==== Data to examine

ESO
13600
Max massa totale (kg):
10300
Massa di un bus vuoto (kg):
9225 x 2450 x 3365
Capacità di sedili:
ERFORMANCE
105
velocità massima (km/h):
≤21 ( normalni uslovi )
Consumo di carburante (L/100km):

========
==== Data to examine

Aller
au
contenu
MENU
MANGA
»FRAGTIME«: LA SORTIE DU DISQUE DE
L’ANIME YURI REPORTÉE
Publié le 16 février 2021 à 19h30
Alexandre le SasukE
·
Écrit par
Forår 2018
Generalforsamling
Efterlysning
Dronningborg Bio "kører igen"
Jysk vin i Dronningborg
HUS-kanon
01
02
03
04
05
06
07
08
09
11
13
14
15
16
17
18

========

■ **Activity**:
Give only the lines from the one holding "normalni uslovi )" through the one holding "Consumo di carburante", each restated exactly as it appears above.

■ **Result of the exercise**:
≤21 ( normalni uslovi )
Consumo di carburante (L/100km):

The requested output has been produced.